Address at the Anzac Day Dawn Service
The Honourable Malcolm Turnbull AC
Vietnam Veterans Memorial Plaza, New York City
25 April 2022
E&OE
All around the world on this day, as dawn rises in one place after another, Australians, their friends and allies, are assembling at Dawn Services like this.
On Anzac Day I have been with our young troops on deployment in the Middle East, with old diggers in quiet country towns, and on old battle fields, Gallipoli where the Anzac legend was born and in France where nearly 50,000 Australians were killed in the Great War’s Western Front.
The celebration of Anzac Day often has local idiosyncrasies. At Brontë Beach the Surf Club uses a surf reel as a cenotaph - a reminder perhaps that at the heart of the Anzac story is service, solidarity and courage - all bundled up in what Australians call mateship - hard to define, impossible to miss.
Villers Bretonneux on Anzac Day 2018 - dark and cold and wet. On this gloomy morning we were joined by Edouard Phillipe, the Prime Minister of France, Prince Charles and so many others - Anzacs of today of years past and their families.
A hundred years before, to the day, the German Army’s spring offensive was turned back. Australian troops with their British and French allies fought in the dark to recapture the town on Anzac Day. It was a turning point in the war.
So it was here that it was decided to build an Australian National Monument in austere white stone to honour the men who had fought in the war to end all wars. 11,000 names of Australian dead for whom there is no known grave are carved on its walls.
It was dedicated in 1938.
And the shell damage from the war that began only a year later can still be seen, war’s own grimly ironic inscription on a monument that yearns for peace.
Although its stone was not chipped by enemy artillery the Australian War Memorial in Canberra was likewise built to honour the sacrifice of those Australians who had served and died and bled in the Great War.
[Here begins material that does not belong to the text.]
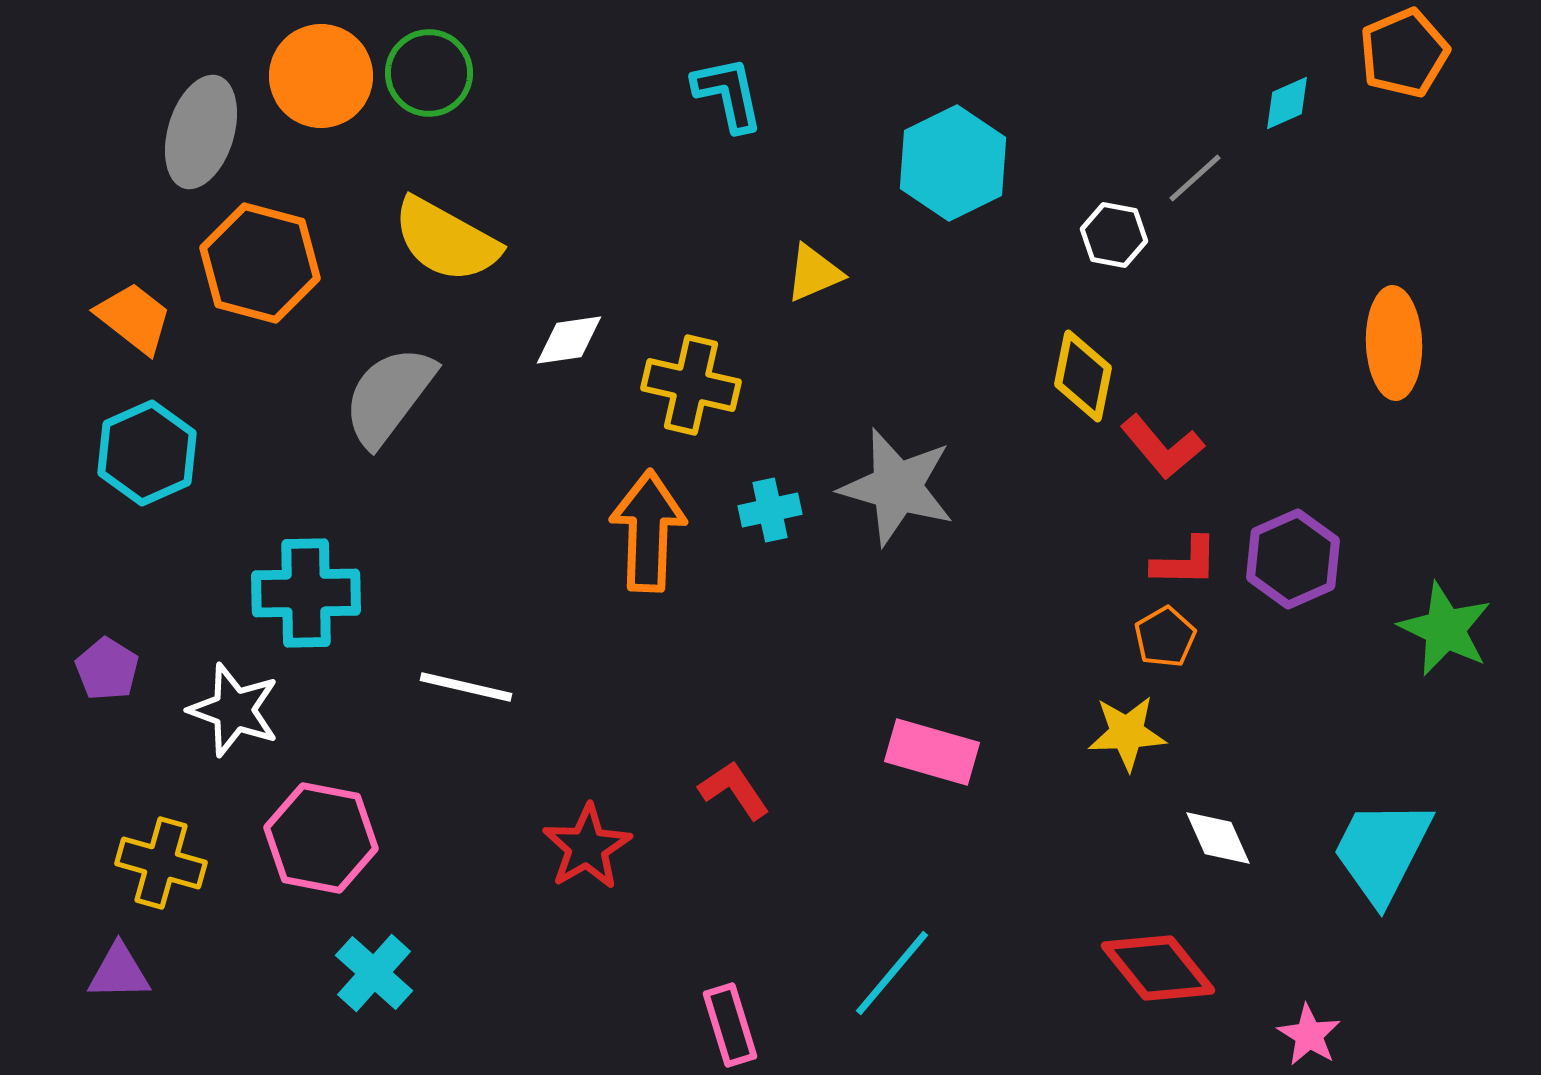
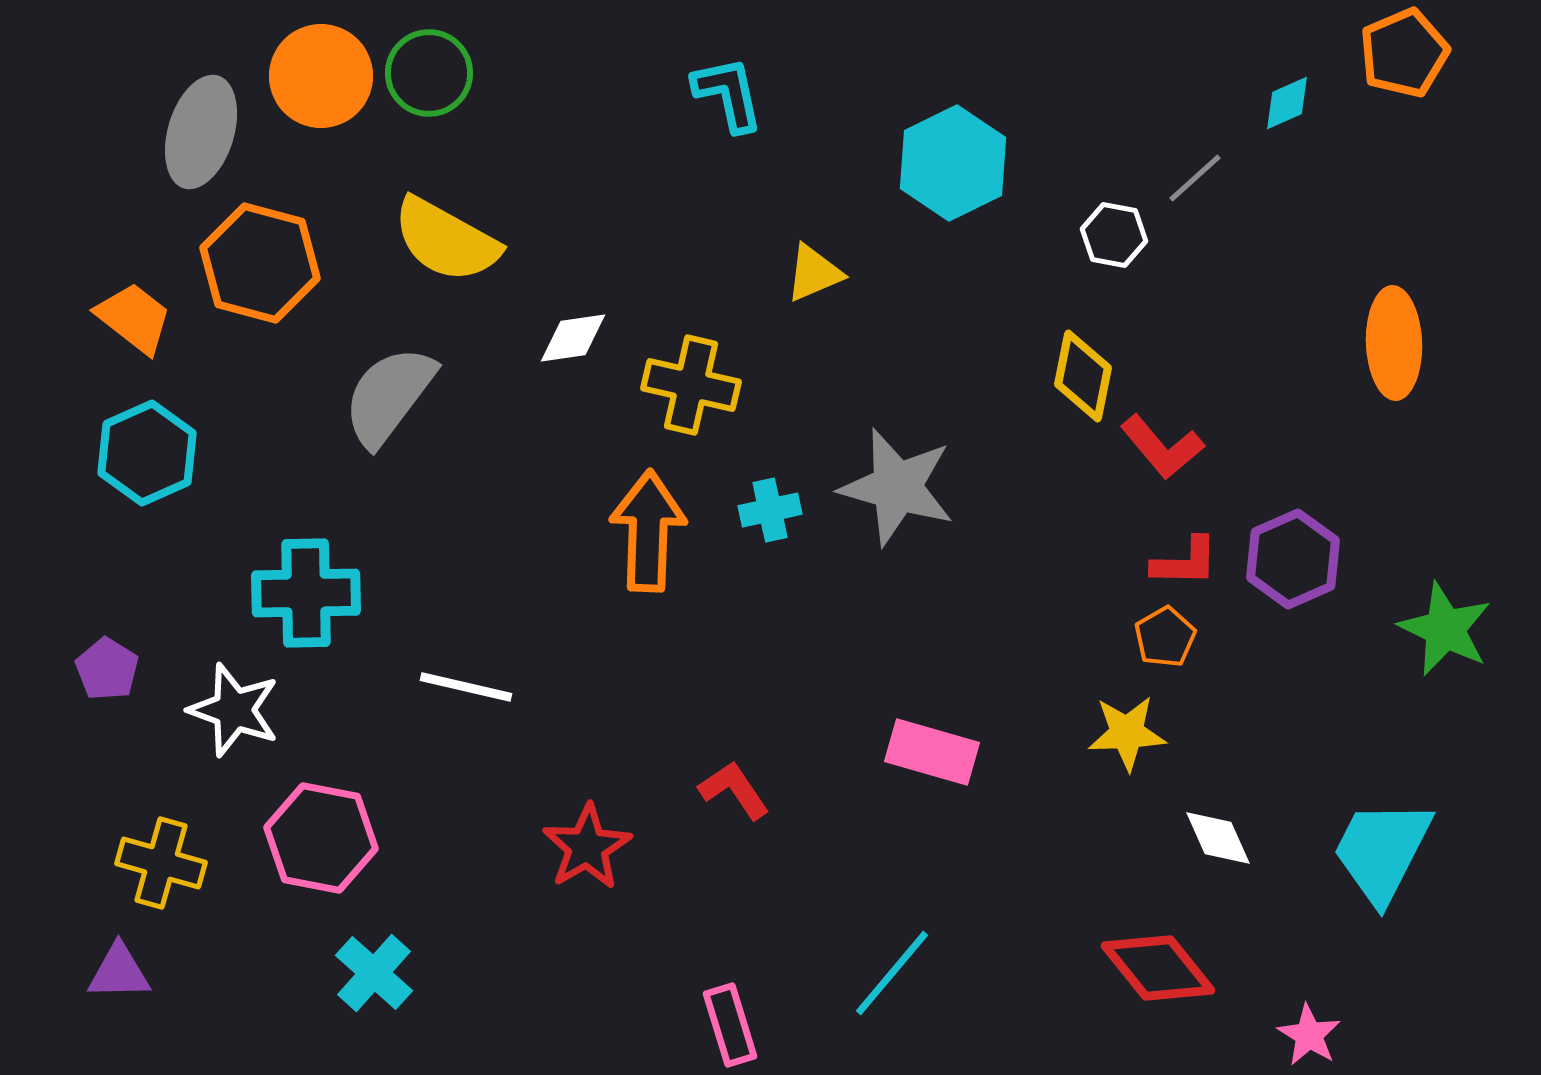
white diamond at (569, 340): moved 4 px right, 2 px up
It was opened on 11 November 1941, Australia was already at war again, France had fallen, and worse was to come. In three weeks, Japan attacked Pearl Harbour and three months later captured Singapore where 15,000 Australians of the 8th Division became prisoners of war, and only a little more than half of whom would survive the brutality of their captors.
And it is that Australian War Memorial you see, if you fling open all doors of our Parliament, from the Prime Minister’s offices at the southern side of Parliament House, right through the Cabinet Room, the Great Hall and out across Lake Burley Griffin.
For more than eighty years it has looked back at our nation’s leaders, a reminder that all of our freedoms and democratic institutions, depend on the courage and determination of each generation to defend them.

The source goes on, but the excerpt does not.